Photo : Times of Israel
Le Premier ministre Benjamin Netanyahu a averti lors d'une réunion du cabinet qu'Israël prenait « très au sérieux » la rhétorique du président turc Recep Tayyip Erdogan contre l'État juif et qu'il attirerait l'attention des États-Unis à ce sujet, selon des informations relayées par les médias hébraïques et confirmées au Times of Israel par le bureau du Premier ministre.
« Il ne se passe pratiquement pas un jour sans qu'Erdogan n'appelle à la destruction de l'État d'Israël. Nous prenons ces paroles très au sérieux, car s'il y a une chose que nous avons apprise de l'histoire de notre peuple, c'est que lorsque quelqu'un dit vouloir vous détruire, il faut le prendre au sérieux », a déclaré le Premier ministre.
« Nous attirerons également l’attention de nos amis américains sur ces remarques. Nous ne les ignorons pas », déclare-t-il à ses collègues du cabinet.

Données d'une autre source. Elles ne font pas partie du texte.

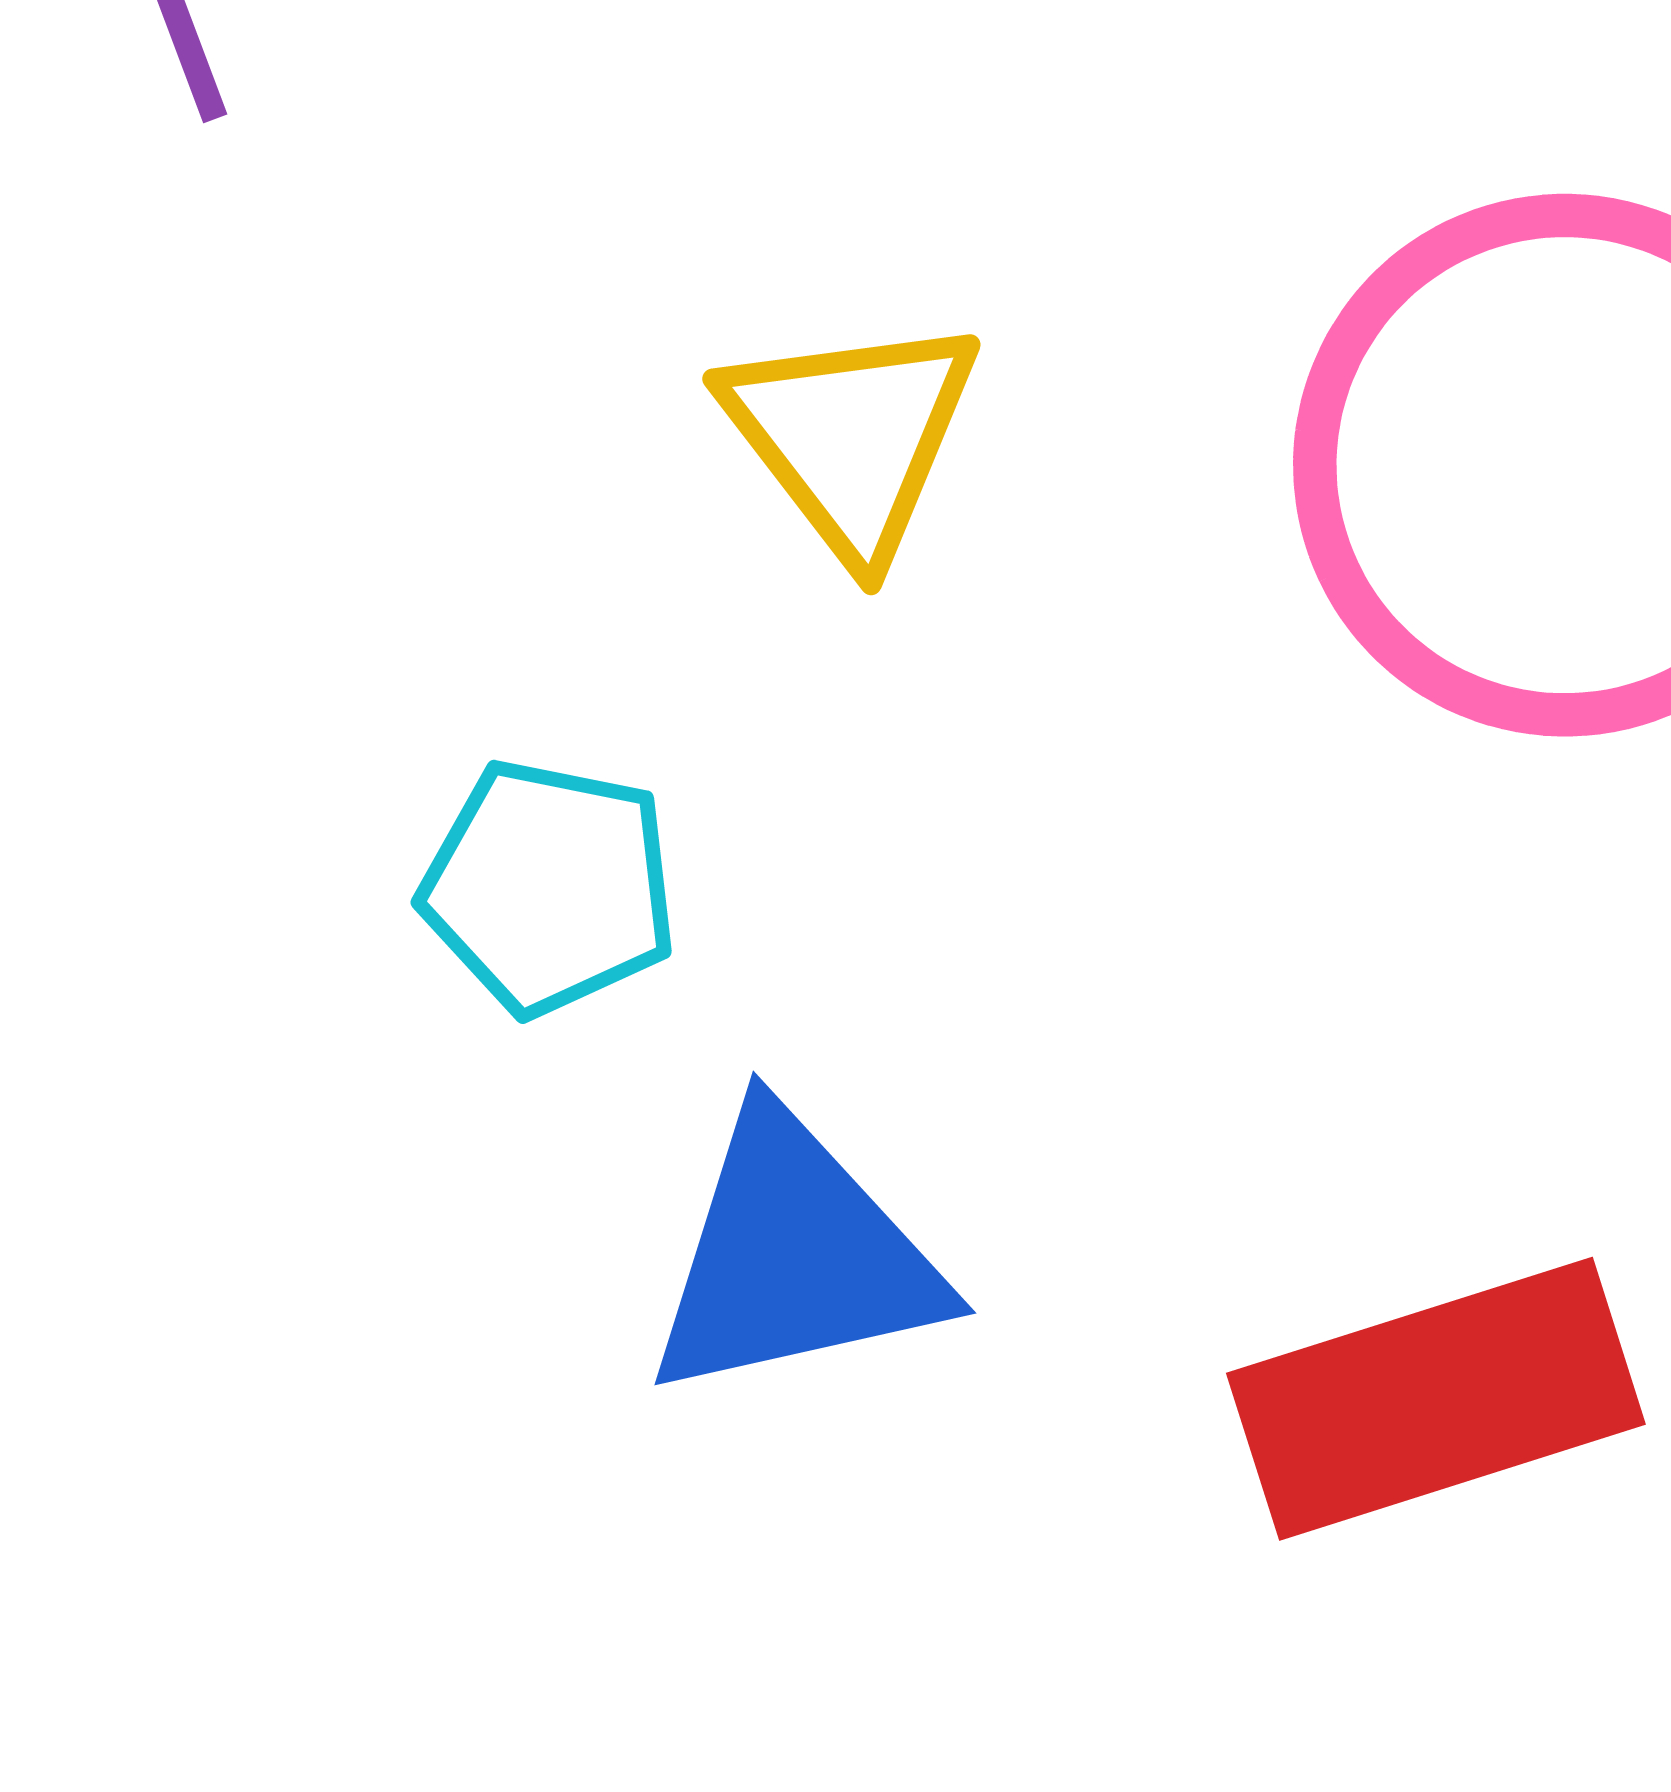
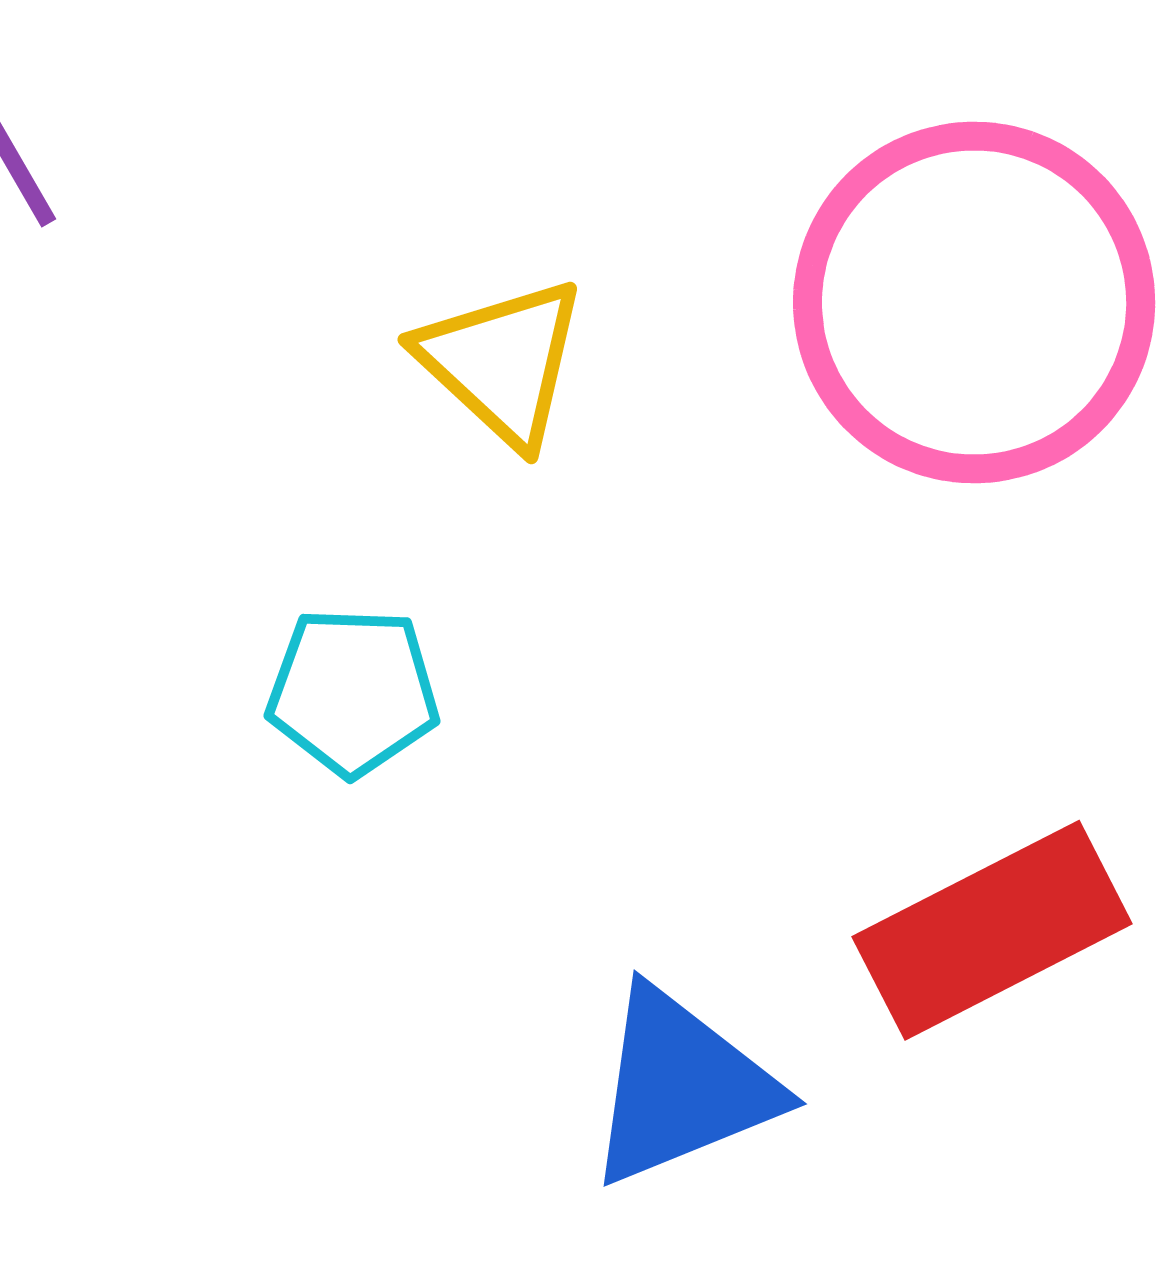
blue triangle: (795, 1256) -> (682, 1087), moved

Erdogan et d'autres hauts responsables turcs ont récemment intensifié leurs menaces contre Jérusalem, le ministre turc de l'Intérieur appelant même, au début du mois, à « libérer » la ville.
Erdogan a été l'un des dirigeants étrangers les plus virulents à l'égard d'Israël, accusant Jérusalem de génocide à Gaza, se félicitant des mandats d'arrêt de la CPI contre les dirigeants israéliens et appelant l'ONU à recommander le recours à la force contre Israël.
Certains médias occidentaux et israéliens ont rapporté qu'Erdogan avait appelé Dieu à détruire Israël lors d'une prière marquant la fin du Ramadan en mars 2025, en disant : « Qu'Allah, pour l'amour de son nom… détruise et dévaste Israël sioniste. »
Le président américain Donald Trump, qui fait souvent l'éloge d'Erdogan, a suggéré la semaine dernière que ce dernier aurait pu entrer en guerre aux États-Unis et en Israël contre l'Iran pour soutenir Téhéran parce qu'il n'aime pas Israël, bien que la Turquie n'ait donné aucune indication qu'elle se préparait à entrer dans le conflit.
Le même jour, Trump a indiqué qu'il préparait une vente d'armes à la Turquie en prévision d'un prochain sommet de l'OTAN qui s'y tiendrait, notamment des avions de chasse furtifs F-35 et des dizaines de moteurs à réaction – une perspective qui suscite l'inquiétude à Jérusalem depuis des mois.